→ **WHAT IS EXPECTED**: Search term "temperaturer": copy each line of the data containing it.

[Stored data entries]
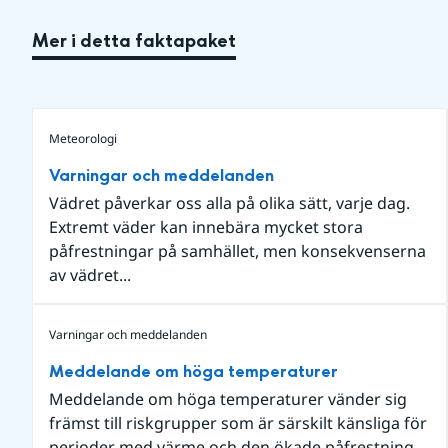
Mer i detta faktapaket
Meteorologi
Varningar och meddelanden
Vädret påverkar oss alla på olika sätt, varje dag.
Extremt väder kan innebära mycket stora
påfrestningar på samhället, men konsekvenserna
av vädret...
Varningar och meddelanden
Meddelande om höga temperaturer
Meddelande om höga temperaturer vänder sig
främst till riskgrupper som är särskilt känsliga för
perioder med värme och den ökade påfrestning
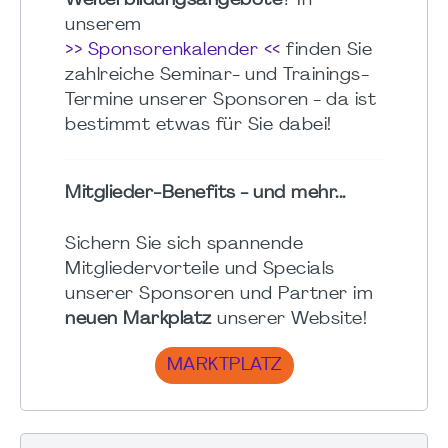
Weiterbildungsangebote
? In
unserem
>> Sponsorenkalender <<
finden Sie
zahlreiche Seminar- und Trainings-
Termine unserer Sponsoren - da ist
bestimmt etwas für Sie dabei!
Mitglieder-Benefits - und mehr...
Sichern Sie sich spannende
Mitgliedervorteile und Specials
unserer Sponsoren und Partner im
neuen Markplatz
unserer Website!
MARKTPLATZ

→ **OUTPUT BELOW**:
Meddelande om höga temperaturer
Meddelande om höga temperaturer vänder sig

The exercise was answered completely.